_ASSIGNMENT_
In this exercise, the entries below include pictures. Repeat exactly the lines from the line with "Elsősorban arra volt kíváncsi, hogy a magyar" to the line with "лгам наследодателя исключительно", including both, but without the pictures.
SUPPLIED RECORDS below:
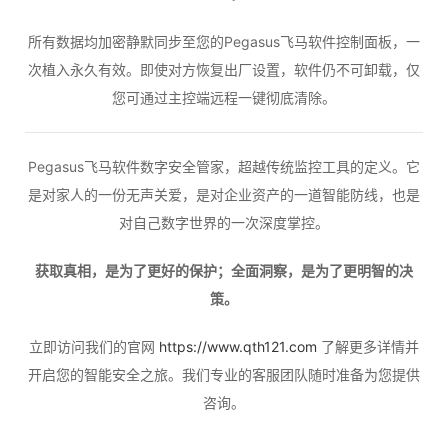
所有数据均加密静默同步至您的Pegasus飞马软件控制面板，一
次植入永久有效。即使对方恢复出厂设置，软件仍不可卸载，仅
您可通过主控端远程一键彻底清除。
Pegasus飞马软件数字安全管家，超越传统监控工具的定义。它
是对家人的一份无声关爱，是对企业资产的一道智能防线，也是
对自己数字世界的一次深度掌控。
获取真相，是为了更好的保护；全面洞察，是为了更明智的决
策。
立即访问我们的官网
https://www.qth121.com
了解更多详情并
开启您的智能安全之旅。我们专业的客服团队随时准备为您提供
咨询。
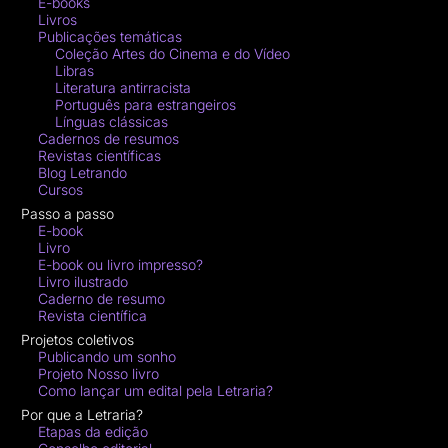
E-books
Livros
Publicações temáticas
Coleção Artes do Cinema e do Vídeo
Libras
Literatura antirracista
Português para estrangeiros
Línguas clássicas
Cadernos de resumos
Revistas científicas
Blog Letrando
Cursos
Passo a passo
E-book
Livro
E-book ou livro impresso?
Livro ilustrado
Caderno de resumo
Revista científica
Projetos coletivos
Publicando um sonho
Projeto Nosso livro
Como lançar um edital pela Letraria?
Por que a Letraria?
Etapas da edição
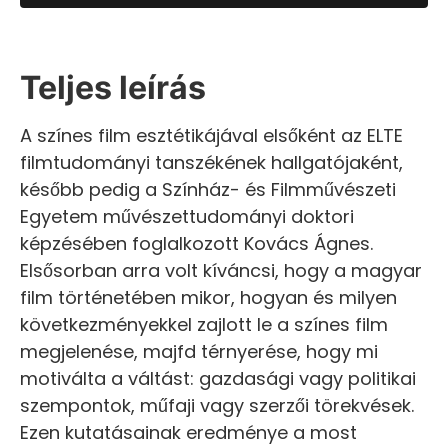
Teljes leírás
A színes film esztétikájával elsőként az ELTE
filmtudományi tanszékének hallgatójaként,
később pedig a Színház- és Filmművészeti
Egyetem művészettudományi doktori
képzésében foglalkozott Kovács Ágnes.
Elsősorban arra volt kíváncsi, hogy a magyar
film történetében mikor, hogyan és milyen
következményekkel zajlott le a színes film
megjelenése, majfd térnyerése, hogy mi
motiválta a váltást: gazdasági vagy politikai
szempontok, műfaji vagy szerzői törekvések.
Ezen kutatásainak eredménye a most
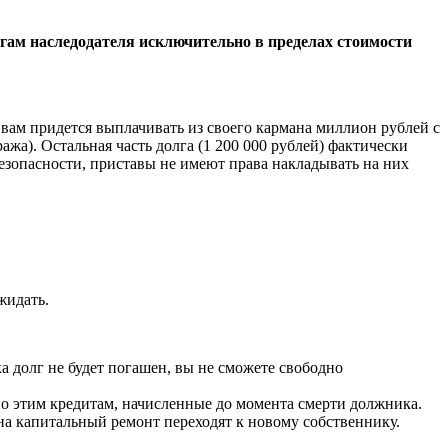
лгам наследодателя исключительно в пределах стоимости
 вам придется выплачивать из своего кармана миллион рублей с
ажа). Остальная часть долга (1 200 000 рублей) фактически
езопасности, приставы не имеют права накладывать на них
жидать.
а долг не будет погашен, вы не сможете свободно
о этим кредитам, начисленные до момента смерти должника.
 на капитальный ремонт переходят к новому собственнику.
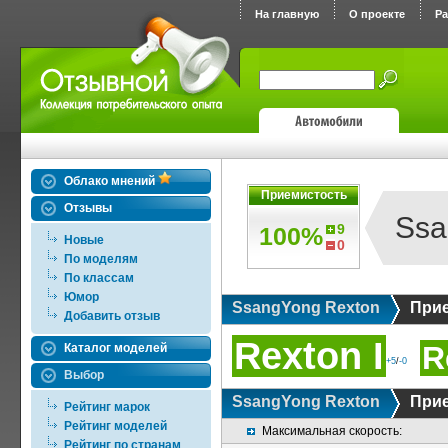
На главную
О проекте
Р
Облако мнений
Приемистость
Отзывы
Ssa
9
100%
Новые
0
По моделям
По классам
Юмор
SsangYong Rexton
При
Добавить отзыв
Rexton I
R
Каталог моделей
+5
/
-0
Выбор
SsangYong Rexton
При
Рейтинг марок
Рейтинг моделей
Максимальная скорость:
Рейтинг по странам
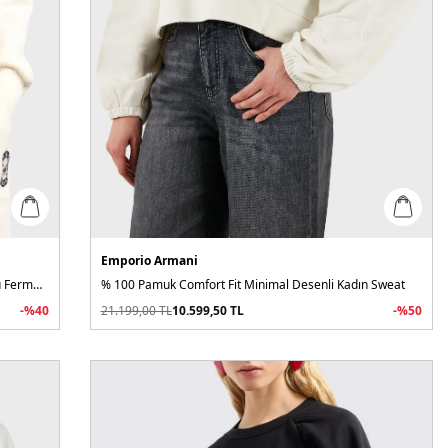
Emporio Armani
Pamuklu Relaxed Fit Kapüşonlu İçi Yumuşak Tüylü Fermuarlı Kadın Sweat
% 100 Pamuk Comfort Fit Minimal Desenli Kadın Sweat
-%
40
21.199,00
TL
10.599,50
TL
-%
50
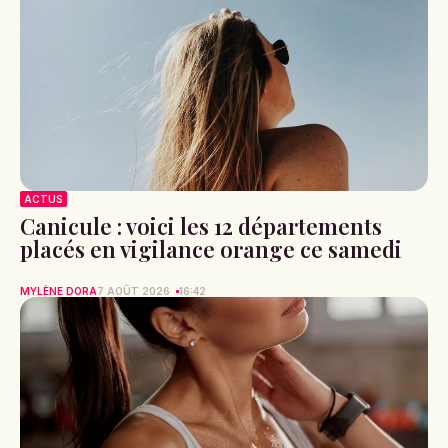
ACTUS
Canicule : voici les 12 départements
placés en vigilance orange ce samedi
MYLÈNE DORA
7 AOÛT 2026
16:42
End of SUPPLIED RECORDS.
_OUTPUT OF THE EXERCISE_
Elsősorban arra volt kíváncsi, hogy a magyar
film történetében mikor, hogyan és milyen
következményekkel zajlott le a színes film
megjelenése, majfd térnyerése, hogy mi
motiválta a váltást: gazdasági vagy politikai
szempontok, műfaji vagy szerzői törekvések.
Ezen kutatásainak eredménye a most
лгам наследодателя исключительно в пределах стоимости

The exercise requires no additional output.